Monday, June 21, 2010

Strike-Out

I'm living about nine blocks from the stadium of Oaxaca's triple-A team, the Guerreros. This weekend, my classmates and I decided to catch a game there. As an academic tourist studying the intersection of tourism and cross-cultural interaction, there was something very meta about being American tourists at a Mexican stadium watching a baseball game. And it got significantly more meta when our group switched from spectators to spectacles.

You can read two detailed, and less academic accounts, of the fiasco here or here, but the quick version is this: Our group was approached by one of the team's cheerleaders, requesting eight of us to participate in a mysterious activity.
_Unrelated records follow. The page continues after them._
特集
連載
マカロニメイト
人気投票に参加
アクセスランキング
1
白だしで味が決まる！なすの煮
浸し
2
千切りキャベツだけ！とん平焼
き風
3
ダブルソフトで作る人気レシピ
The stadium was fairly empty, and if we weren't the only gringos in the stadium, we were definitely the most conspicuous, so the fact that we'd be singled out for potential humiliation was on all of our minds, but most of us took a life-is-for-living attitude and joined her in the dugout.

It turned out to be a typical ballpark game--put your forehead on a bat, spin until your dizzy, then try to run in a straight line. It was silly and embarassing, and at least one of us keeled over, but it was all in good fun.
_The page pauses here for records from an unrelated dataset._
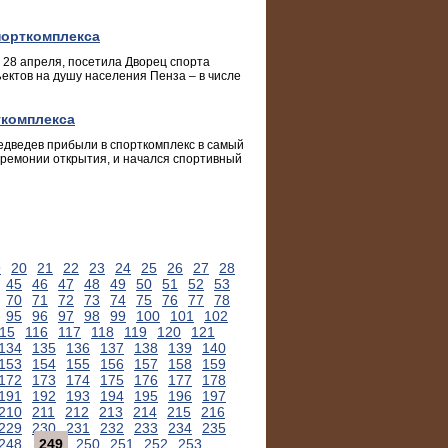
порткомплекса
 28 апреля, посетила Дворец спорта
ектов на душу населения Пенза – в числе
ткомплекса
дведев прибыли в спорткомплекс в самый
еремонии открытия, и начался спортивный
9
20
21
22
23
24
25
26
27
28
45
46
47
48
49
50
51
52
53
70
71
72
73
74
75
76
77
78
95
96
97
98
99
100
101
102
15
116
117
118
119
120
121
134
135
136
137
138
139
140
153
154
155
156
157
158
159
172
173
174
175
176
177
178
191
192
193
194
195
196
197
210
211
212
213
214
215
216
229
230
231
232
233
234
235
248
249
250
251
252
253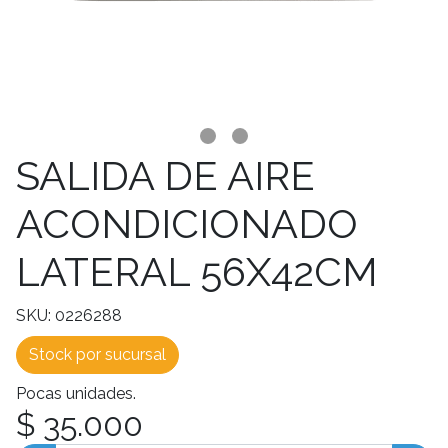
SALIDA DE AIRE
ACONDICIONADO
LATERAL 56X42CM
SKU: 0226288
Stock por sucursal
Pocas unidades.
$ 35.000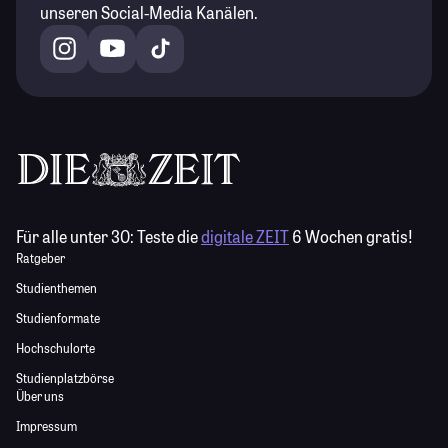
unseren Social-Media Kanälen.
Für alle unter 30:
Teste die
digitale ZEIT
6 Wochen gratis!
Ratgeber
Studienthemen
Studienformate
Hochschulorte
Studienplatzbörse
Über uns
Impressum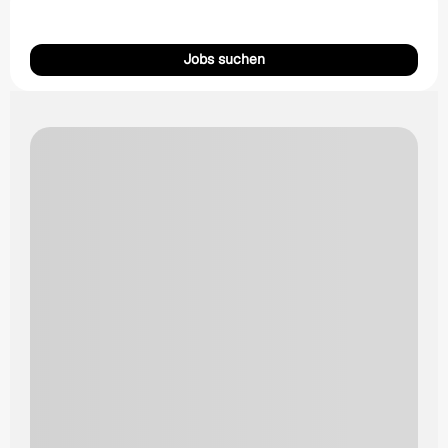
Jobs suchen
Then we had to walk back to our seats, past the majority of the stadium. While many of the spectators whistled or hollered supportive comments, a few of us heard cries of "Arizona! Arizona!" There actually are a few people from Arizona in our program, and I was initially impressed by the crowd's ability to determine our states of origins, until more savvy students pointed out that they were probably expressing their disapproval of Arizona's new legislature, which I've blogged about before.

This was slightly disconcerting, as there's not a person in our program who approves of the law. But as American citizens abroad, we are representatives of the nation, and that means we represent its policies--even the ones we don't approve of. It was another reminder that foreign policy is an incredibly influential part of public diplomacy.

The sight of six dizzy students in jeans and tee-shirts lurching across a field doesn't exactly reinforce the imagery of a hemispheric hegemon imposing its policies and attitudes on its neighbors, but for some members of the crowd, our physical appearance was enough to mark us as Americans, and our nationality was enough to inspire disapproval.

Obviously some US (and state) policies are going to be unpopular abroad. You can't please everybody all the time. But I think this situation makes a good case for the inclusion of PD professionals in policy formation.

I'm tough enough to take a little cat-calling, but it occurred to me that in a different setting, under different circumstances, US policies could inspire more than a few whistles and jeers. The purpose of public diplomacy isn't simply to promote US foreign policy abroad, but to inspire goodwill towards the nation and its inhabitants. As an American abroad in a friendly state, I'd recommend holding off on the "Mission Accomplished" banner for this task.